Give again, word for word, the lines below that run from the line with "السلوكيات التي تؤثر على" through the line with "Do produktu". Drop the pictures.

#### [Study material]

———

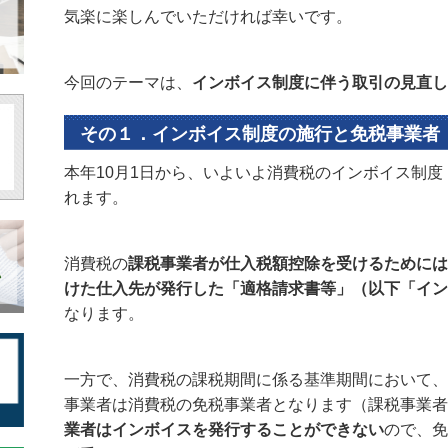
気楽に楽しんでいただければ幸いです。
今回のテーマは、
インボイス制度に伴う取引の見直し
その１．インボイス制度の施行と免税事業者
本年10月1日から、いよいよ消費税のインボイス制
れます。
消費税の
課税事業者が仕入税額控除を受けるためには
けた仕入先が発行した「適格請求書等」（以下「イン
なります。
一方で、消費税の課税期間に係る基準期間において、課
事業者は消費税の免税事業者となります（課税事業者
業者はインボイスを発行することができない
ので、免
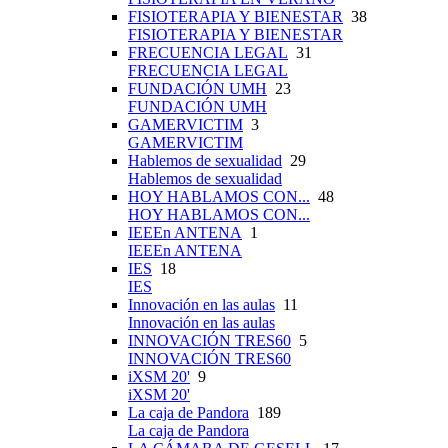
FISIOTERAPIA Y BIENESTAR
38
FISIOTERAPIA Y BIENESTAR
FRECUENCIA LEGAL
31
FRECUENCIA LEGAL
FUNDACIÓN UMH
23
FUNDACIÓN UMH
GAMERVICTIM
3
GAMERVICTIM
Hablemos de sexualidad
29
Hablemos de sexualidad
HOY HABLAMOS CON...
48
HOY HABLAMOS CON...
IEEEn ANTENA
1
IEEEn ANTENA
IES
18
IES
Innovación en las aulas
11
Innovación en las aulas
INNOVACIÓN TRES60
5
INNOVACIÓN TRES60
iXSM 20'
9
iXSM 20'
La caja de Pandora
189
La caja de Pandora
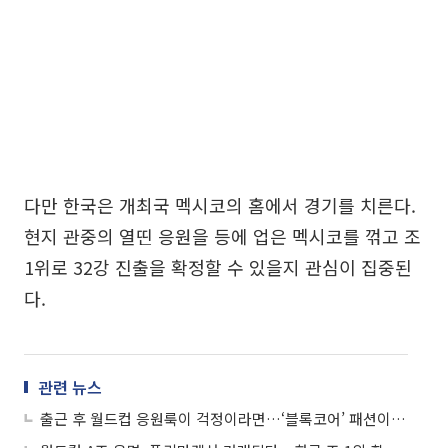
다만 한국은 개최국 멕시코의 홈에서 경기를 치른다.
현지 관중의 열띤 응원을 등에 업은 멕시코를 꺾고 조
1위로 32강 진출을 확정할 수 있을지 관심이 집중된
다.
관련 뉴스
출근 후 월드컵 응원룩이 걱정이라면…‘블록코어’ 패션이 대세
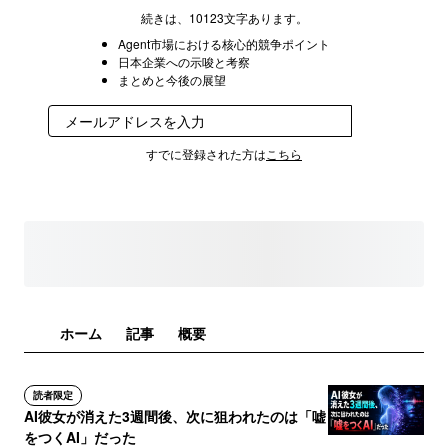
続きは、10123文字あります。
Agent市場における核心的競争ポイント
日本企業への示唆と考察
まとめと今後の展望
登録
すでに登録された方は
こちら
ホーム
記事
概要
読者限定
AI彼女が消えた3週間後、次に狙われたのは「嘘
をつくAI」だった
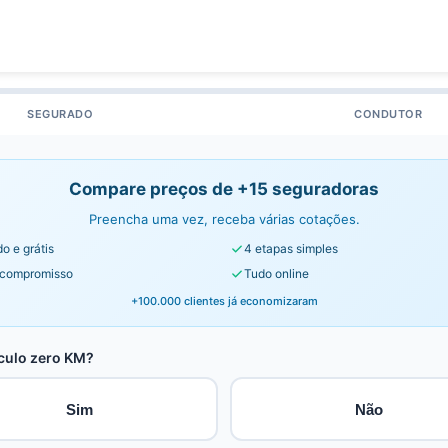
SEGURADO
CONDUTOR
Compare preços de +15 seguradoras
Preencha uma vez, receba várias cotações.
o e grátis
4 etapas simples
compromisso
Tudo online
+100.000 clientes já economizaram
culo zero KM?
Sim
Não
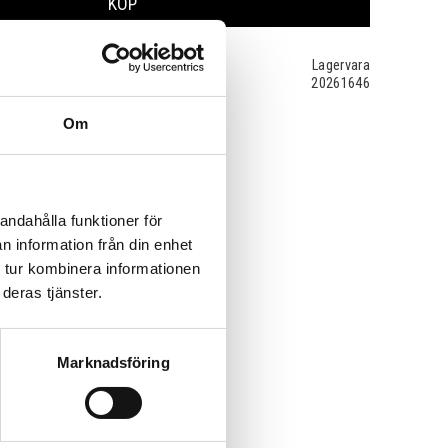
KÖP
Lagervara
20261646
Om
andahålla funktioner för
n information från din enhet
 tur kombinera informationen
deras tjänster.
Marknadsföring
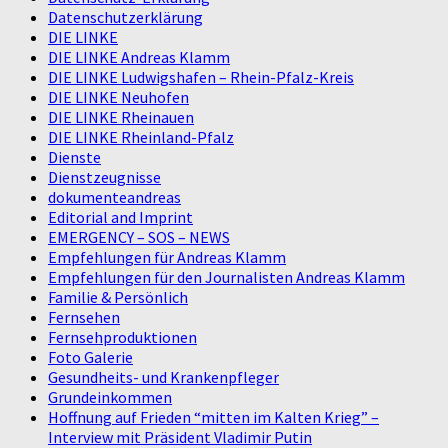
Datenschutzerklärung
DIE LINKE
DIE LINKE Andreas Klamm
DIE LINKE Ludwigshafen – Rhein-Pfalz-Kreis
DIE LINKE Neuhofen
DIE LINKE Rheinauen
DIE LINKE Rheinland-Pfalz
Dienste
Dienstzeugnisse
dokumenteandreas
Editorial and Imprint
EMERGENCY – SOS – NEWS
Empfehlungen für Andreas Klamm
Empfehlungen für den Journalisten Andreas Klamm
Familie & Persönlich
Fernsehen
Fernsehproduktionen
Foto Galerie
Gesundheits- und Krankenpfleger
Grundeinkommen
Hoffnung auf Frieden “mitten im Kalten Krieg” –
Interview mit Präsident Vladimir Putin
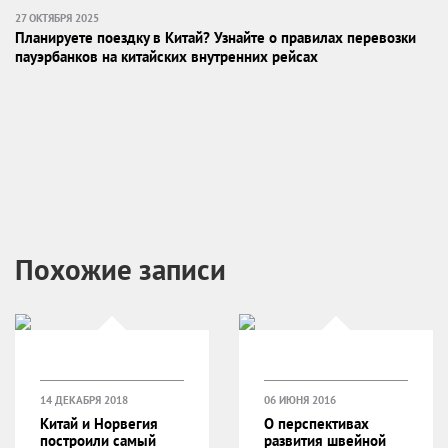
27 ОКТЯБРЯ 2025
Планируете поездку в Китай? Узнайте о правилах перевозки
пауэрбанков на китайских внутренних рейсах
Похожие записи
14 ДЕКАБРЯ 2018
06 ИЮНЯ 2016
Китай и Норвегия
О перспективах
построили самый
развития швейной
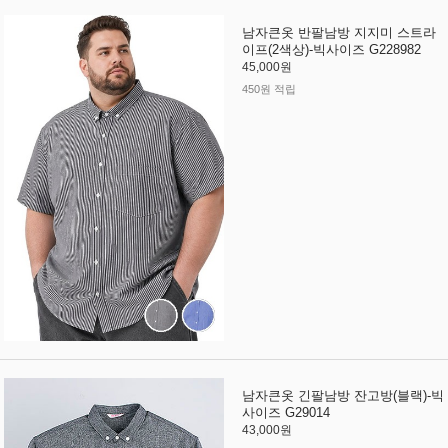
남자큰옷 반팔남방 지지미 스트라
이프(2색상)-빅사이즈 G228982
45,000원
450원 적립
남자큰옷 긴팔남방 잔고방(블랙)-빅
사이즈 G29014
43,000원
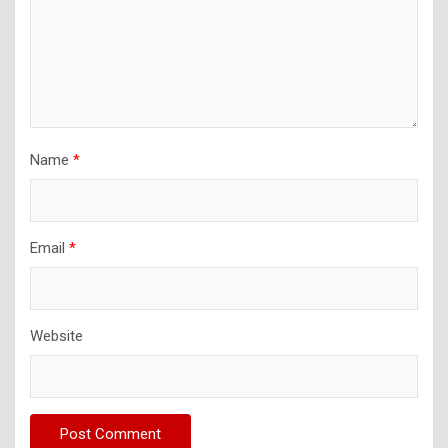
Name
*
Email
*
Website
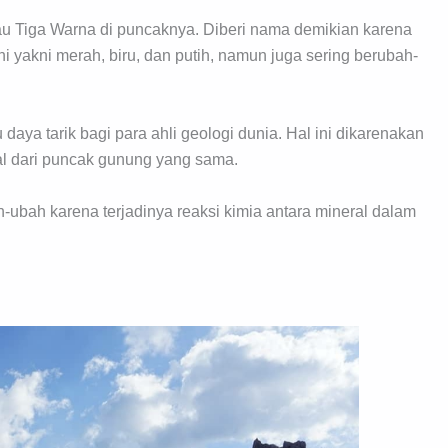
au Tiga Warna di puncaknya. Diberi nama demikian karena
yakni merah, biru, dan putih, namun juga sering berubah-
daya tarik bagi para ahli geologi dunia. Hal ini dikarenakan
al dari puncak gunung yang sama.
ah-ubah karena terjadinya reaksi kimia antara mineral dalam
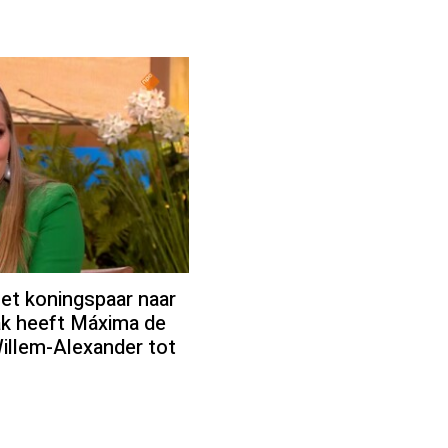
et koningspaar naar
ak heeft Máxima de
Willem-Alexander tot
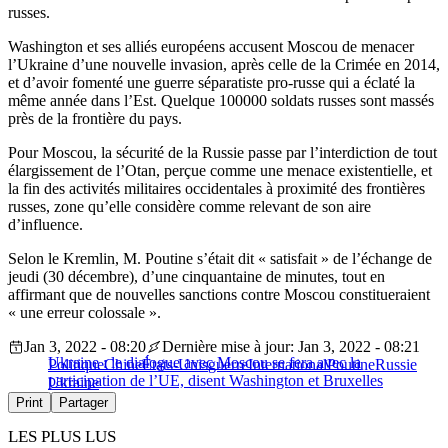
russes.
Washington et ses alliés européens accusent Moscou de menacer
l’Ukraine d’une nouvelle invasion, après celle de la Crimée en 2014,
et d’avoir fomenté une guerre séparatiste pro-russe qui a éclaté la
même année dans l’Est. Quelque 100000 soldats russes sont massés
près de la frontière du pays.
Pour Moscou, la sécurité de la Russie passe par l’interdiction de tout
élargissement de l’Otan, perçue comme une menace existentielle, et
la fin des activités militaires occidentales à proximité des frontières
russes, zone qu’elle considère comme relevant de son aire
d’influence.
Selon le Kremlin, M. Poutine s’était dit « satisfait » de l’échange de
jeudi (30 décembre), d’une cinquantaine de minutes, tout en
affirmant que de nouvelles sanctions contre Moscou constitueraient
« une erreur colossale ».
Jan 3, 2022 - 08:20
Dernière mise à jour: Jan 3, 2022 - 08:21
Ukraine : le dialogue avec Moscou se fera avec la
Politique
Chine
États-Unis
guerre
International
Poutine
Russie
participation de l’UE, disent Washington et Bruxelles
Ukraine
Print
Partager
LES PLUS LUS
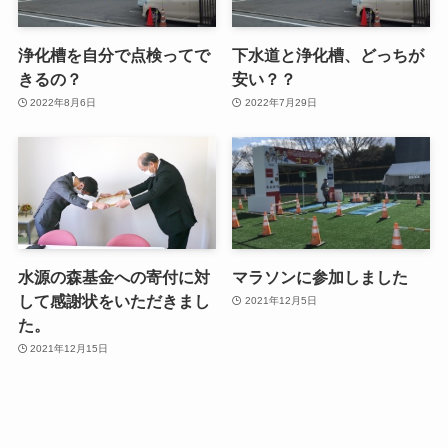
浄化槽を自分で点検ってで
下水道と浄化槽、どっちが
きるの？
安い？？
2022年8月6日
2022年7月29日
水源の森基金への寄付に対
マラソンに参加しました
して感謝状をいただきまし
2021年12月5日
た。
2021年12月15日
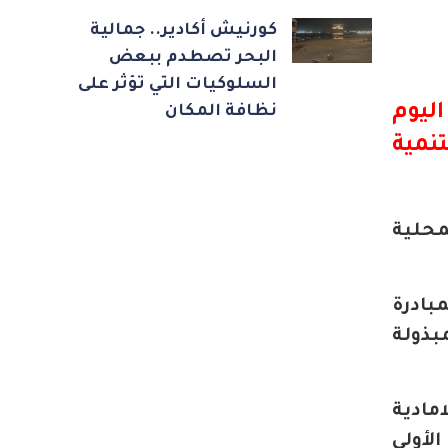
كورنيش أكادير.. جمالية
البحر تصطدم ببعض
السلوكيات التي تؤثر على
ليوم
نظافة المكان
لتنمية
محلية
بادرة
بذولة
مادية
لأولى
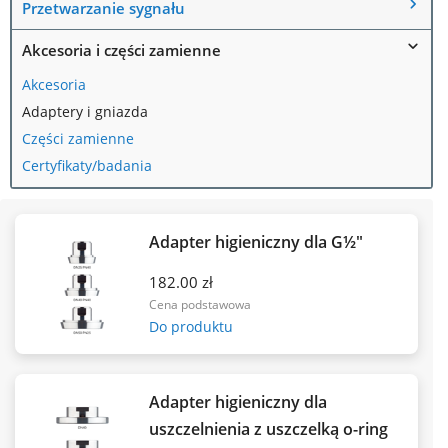
Przetwarzanie sygnału
Akcesoria i części zamienne
Akcesoria
Adaptery i gniazda
Części zamienne
Certyfikaty/badania
Adapter higieniczny dla G½"
182.00 zł
Cena podstawowa
Do produktu
Adapter higieniczny dla
uszczelnienia z uszczelką o-ring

———

#### [Answer]
السلوكيات التي تؤثر على
ليوم
نظافة المكان
لتنمية
محلية
بادرة
بذولة
مادية
لأولى
Przetwarzanie sygnału
Akcesoria i części zamienne
Akcesoria
Adaptery i gniazda
Części zamienne
Certyfikaty/badania
Adapter higieniczny dla G½"
182.00 zł
Cena podstawowa
Do produktu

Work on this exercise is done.